WHAT THE TASK REQUIRES
Retype exactly the lines below, beginning with the first and ending with the line where "Voorwaarden nieuwsbrief" appears.

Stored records
════════════════
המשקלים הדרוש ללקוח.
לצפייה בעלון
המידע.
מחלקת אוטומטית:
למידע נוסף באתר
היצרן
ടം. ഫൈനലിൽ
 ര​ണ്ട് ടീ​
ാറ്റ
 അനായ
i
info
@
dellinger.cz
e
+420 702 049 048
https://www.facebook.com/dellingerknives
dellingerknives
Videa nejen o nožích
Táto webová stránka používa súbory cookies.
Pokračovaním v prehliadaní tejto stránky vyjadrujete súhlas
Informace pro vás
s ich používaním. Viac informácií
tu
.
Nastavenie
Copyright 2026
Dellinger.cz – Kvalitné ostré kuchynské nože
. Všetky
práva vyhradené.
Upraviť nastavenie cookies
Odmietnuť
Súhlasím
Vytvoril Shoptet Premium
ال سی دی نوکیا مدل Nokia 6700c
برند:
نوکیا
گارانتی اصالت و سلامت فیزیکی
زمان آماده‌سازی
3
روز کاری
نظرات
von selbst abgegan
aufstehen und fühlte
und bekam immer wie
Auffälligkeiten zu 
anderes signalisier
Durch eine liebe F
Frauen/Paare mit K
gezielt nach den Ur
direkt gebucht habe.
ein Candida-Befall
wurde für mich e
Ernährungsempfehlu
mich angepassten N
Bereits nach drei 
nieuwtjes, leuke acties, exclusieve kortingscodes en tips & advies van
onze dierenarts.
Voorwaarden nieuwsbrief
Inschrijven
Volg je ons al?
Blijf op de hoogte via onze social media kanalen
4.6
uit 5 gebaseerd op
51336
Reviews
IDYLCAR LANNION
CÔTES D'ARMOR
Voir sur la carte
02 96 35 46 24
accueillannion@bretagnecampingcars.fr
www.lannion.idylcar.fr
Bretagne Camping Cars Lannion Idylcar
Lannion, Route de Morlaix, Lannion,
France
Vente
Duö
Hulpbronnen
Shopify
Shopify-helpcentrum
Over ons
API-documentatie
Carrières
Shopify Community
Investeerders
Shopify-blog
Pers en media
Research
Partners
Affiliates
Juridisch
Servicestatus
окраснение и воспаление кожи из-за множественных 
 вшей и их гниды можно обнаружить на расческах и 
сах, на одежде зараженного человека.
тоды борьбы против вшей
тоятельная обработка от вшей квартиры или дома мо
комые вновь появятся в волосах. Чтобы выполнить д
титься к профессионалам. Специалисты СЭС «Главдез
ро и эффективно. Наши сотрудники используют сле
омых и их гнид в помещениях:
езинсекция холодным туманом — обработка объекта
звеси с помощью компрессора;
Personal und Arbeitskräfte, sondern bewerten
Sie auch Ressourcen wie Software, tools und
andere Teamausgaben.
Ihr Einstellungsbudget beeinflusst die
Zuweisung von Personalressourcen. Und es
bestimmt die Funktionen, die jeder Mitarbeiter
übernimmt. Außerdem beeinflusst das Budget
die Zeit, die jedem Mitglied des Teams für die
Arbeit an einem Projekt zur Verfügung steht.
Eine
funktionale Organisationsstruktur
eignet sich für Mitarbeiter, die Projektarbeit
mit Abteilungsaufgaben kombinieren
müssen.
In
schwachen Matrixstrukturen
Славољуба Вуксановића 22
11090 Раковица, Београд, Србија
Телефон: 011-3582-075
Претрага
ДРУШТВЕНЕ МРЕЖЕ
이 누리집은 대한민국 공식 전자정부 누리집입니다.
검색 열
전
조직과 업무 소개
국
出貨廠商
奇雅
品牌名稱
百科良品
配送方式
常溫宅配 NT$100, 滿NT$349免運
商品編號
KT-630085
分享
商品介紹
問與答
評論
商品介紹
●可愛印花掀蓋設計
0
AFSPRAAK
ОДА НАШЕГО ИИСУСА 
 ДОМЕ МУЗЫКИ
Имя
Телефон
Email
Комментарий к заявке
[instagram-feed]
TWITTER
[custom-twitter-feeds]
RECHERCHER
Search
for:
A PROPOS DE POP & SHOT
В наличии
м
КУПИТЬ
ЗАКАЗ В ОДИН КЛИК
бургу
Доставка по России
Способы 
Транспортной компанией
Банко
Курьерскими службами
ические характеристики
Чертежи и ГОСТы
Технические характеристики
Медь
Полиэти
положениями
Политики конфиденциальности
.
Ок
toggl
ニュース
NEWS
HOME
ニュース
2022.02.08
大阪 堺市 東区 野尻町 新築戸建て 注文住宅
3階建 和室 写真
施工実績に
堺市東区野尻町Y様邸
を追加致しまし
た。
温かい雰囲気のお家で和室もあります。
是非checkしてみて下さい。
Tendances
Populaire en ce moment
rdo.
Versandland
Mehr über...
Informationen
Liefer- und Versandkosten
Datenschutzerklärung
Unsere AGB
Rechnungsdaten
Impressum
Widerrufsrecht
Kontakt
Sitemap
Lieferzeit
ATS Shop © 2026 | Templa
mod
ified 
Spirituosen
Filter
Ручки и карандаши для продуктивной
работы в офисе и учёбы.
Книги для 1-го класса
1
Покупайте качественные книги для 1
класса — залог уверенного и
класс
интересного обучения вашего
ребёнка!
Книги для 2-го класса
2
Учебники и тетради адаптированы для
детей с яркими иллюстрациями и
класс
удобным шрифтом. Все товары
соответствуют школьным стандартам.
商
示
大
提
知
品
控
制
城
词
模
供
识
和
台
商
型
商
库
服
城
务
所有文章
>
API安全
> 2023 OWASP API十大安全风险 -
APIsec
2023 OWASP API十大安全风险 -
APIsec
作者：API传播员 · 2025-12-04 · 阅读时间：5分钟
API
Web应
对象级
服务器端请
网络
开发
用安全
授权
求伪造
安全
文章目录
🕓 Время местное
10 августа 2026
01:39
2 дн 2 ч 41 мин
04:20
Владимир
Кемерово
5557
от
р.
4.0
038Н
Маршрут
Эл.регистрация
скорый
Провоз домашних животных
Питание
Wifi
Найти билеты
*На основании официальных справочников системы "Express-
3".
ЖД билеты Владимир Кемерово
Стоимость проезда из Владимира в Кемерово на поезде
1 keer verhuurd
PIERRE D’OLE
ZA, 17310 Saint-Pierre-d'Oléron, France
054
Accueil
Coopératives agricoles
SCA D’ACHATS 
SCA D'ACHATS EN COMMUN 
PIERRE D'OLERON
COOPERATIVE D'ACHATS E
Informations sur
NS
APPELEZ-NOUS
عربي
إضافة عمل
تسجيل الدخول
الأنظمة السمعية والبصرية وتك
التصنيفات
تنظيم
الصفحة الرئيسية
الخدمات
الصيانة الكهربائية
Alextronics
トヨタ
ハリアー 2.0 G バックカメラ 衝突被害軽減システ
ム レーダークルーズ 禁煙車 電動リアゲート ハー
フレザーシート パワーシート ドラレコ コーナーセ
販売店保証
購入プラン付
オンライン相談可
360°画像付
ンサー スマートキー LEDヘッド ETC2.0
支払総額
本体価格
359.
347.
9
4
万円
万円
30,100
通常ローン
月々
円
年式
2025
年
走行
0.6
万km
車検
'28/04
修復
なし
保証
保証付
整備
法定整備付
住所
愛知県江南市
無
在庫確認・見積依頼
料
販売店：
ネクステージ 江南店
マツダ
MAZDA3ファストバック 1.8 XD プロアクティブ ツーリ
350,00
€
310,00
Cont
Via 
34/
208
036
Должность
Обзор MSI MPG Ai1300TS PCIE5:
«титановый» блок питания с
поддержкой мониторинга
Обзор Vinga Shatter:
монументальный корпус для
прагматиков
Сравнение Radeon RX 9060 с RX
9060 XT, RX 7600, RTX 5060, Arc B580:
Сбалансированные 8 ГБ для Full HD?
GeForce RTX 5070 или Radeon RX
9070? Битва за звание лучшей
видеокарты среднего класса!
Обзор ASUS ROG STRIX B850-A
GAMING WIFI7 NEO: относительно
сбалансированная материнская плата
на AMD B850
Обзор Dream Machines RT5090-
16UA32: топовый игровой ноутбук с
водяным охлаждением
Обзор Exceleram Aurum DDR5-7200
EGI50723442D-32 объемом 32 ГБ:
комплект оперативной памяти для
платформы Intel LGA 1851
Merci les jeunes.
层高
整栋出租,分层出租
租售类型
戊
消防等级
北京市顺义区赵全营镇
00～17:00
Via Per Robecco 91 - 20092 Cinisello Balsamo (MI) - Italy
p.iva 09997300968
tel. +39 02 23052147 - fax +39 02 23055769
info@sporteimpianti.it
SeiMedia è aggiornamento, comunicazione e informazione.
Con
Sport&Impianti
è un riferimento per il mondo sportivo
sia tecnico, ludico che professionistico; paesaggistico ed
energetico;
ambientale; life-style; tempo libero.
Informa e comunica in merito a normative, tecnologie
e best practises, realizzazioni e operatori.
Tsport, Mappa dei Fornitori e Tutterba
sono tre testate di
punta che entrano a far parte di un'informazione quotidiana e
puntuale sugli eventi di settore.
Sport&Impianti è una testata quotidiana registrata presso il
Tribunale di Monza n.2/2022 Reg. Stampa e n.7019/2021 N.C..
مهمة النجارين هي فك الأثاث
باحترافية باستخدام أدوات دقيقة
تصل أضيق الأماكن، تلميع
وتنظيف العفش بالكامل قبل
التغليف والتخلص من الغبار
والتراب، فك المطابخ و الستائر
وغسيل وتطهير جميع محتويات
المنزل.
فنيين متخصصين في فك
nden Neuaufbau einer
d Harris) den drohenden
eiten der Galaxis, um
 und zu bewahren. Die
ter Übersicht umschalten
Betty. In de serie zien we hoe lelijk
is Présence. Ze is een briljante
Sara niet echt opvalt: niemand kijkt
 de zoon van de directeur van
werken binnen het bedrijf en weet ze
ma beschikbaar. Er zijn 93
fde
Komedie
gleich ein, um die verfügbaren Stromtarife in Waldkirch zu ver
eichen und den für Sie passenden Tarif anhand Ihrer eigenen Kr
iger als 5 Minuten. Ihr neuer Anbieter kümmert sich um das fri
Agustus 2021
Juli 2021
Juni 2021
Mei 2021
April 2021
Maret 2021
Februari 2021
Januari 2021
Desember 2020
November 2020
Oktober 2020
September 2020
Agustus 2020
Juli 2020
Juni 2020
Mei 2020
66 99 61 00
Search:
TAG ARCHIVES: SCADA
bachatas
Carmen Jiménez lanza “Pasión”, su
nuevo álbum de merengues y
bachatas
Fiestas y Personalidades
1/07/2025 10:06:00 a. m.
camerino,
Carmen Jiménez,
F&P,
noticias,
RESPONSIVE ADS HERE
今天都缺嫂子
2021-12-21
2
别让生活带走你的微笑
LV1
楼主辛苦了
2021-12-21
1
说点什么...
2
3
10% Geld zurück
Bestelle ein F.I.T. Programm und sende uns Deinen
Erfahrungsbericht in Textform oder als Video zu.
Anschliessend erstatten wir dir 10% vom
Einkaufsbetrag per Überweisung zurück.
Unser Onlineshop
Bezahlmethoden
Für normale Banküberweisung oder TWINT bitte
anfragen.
════════════════
RESPONSE
המשקלים הדרוש ללקוח.
לצפייה בעלון
המידע.
מחלקת אוטומטית:
למידע נוסף באתר
היצרן
ടം. ഫൈനലിൽ
 ര​ണ്ട് ടീ​
ാറ്റ
 അനായ
i
info
@
dellinger.cz
e
+420 702 049 048
https://www.facebook.com/dellingerknives
dellingerknives
Videa nejen o nožích
Táto webová stránka používa súbory cookies.
Pokračovaním v prehliadaní tejto stránky vyjadrujete súhlas
Informace pro vás
s ich používaním. Viac informácií
tu
.
Nastavenie
Copyright 2026
Dellinger.cz – Kvalitné ostré kuchynské nože
. Všetky
práva vyhradené.
Upraviť nastavenie cookies
Odmietnuť
Súhlasím
Vytvoril Shoptet Premium
ال سی دی نوکیا مدل Nokia 6700c
برند:
نوکیا
گارانتی اصالت و سلامت فیزیکی
زمان آماده‌سازی
3
روز کاری
نظرات
von selbst abgegan
aufstehen und fühlte
und bekam immer wie
Auffälligkeiten zu 
anderes signalisier
Durch eine liebe F
Frauen/Paare mit K
gezielt nach den Ur
direkt gebucht habe.
ein Candida-Befall
wurde für mich e
Ernährungsempfehlu
mich angepassten N
Bereits nach drei 
nieuwtjes, leuke acties, exclusieve kortingscodes en tips & advies van
onze dierenarts.
Voorwaarden nieuwsbrief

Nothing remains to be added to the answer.